Gazeta de Cuiabá-Cuiabá-MT
Autor: Najla Passos
16 de Jul de 2002
Crime organizado conta com a colaboração de servidores públicos para praticar extração clandestina
A extração ilegal de madeira nas reservas indígenas do norte de Mato Grosso é controlada pelo crime organizado e conta com a colaboração de membros de várias esferas do poder público.
O alerta parte do procurador da República em Brasília, Guilherme Shelb, que esteve ontem em Cuiabá apresentando os primeiros resultados da Operação Gnomo.
Segundo ele, a operação foi desencadeada nos primeiros dias de junho, envolvendo Ministério Público Federal (MPF), Ministério Público Estadual (MPE), Polícia Federal (PF) e Instituto Brasileiro de Meio Ambiente e Recursos Renováveis (Ibama).

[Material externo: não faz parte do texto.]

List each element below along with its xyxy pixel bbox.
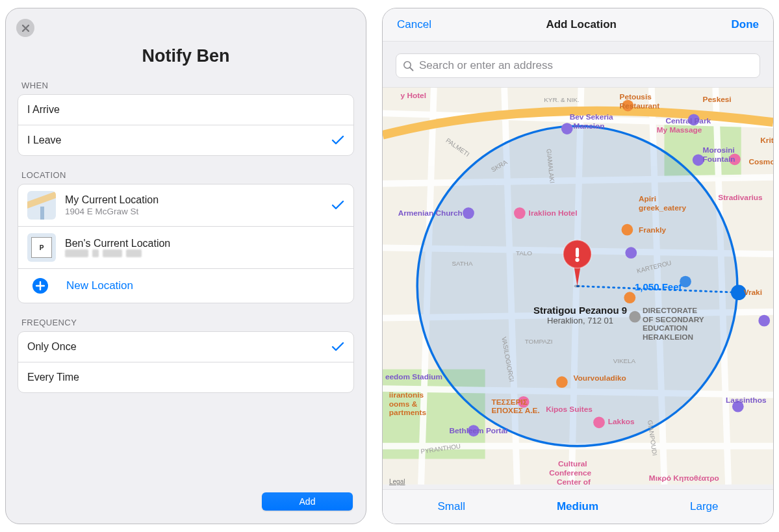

Só em Mato Grosso, na área dos índios cintas-largas, foram apreendidos 30 mil metros cúbicos de madeira ilegal. Além disso, um madeireiro foi preso em flagrante e outros dois estão com as prisões preventivas decretadas. Funcionários do Ibama e Fundação Nacional do Índio (Funai) serão afastados dos cargos e responderão a processos, por suspeita de envolvimento na extração de madeira e corrompimento dos índios.
O procurador admite ainda que grandes madeireiros e políticos do Estado possam estar envolvidos com estas organizações criminosas. "Os nomes ainda serão mantidos em sigilo para não comprometer as investigações", avisa.
Shelb informa que 15 agentes e um delegado da PF permanecem na área, ao lado de outros 15 funcionários do Ibama, requisitados em outros estados e sem vínculo com o esquema de corrupção que impera na área.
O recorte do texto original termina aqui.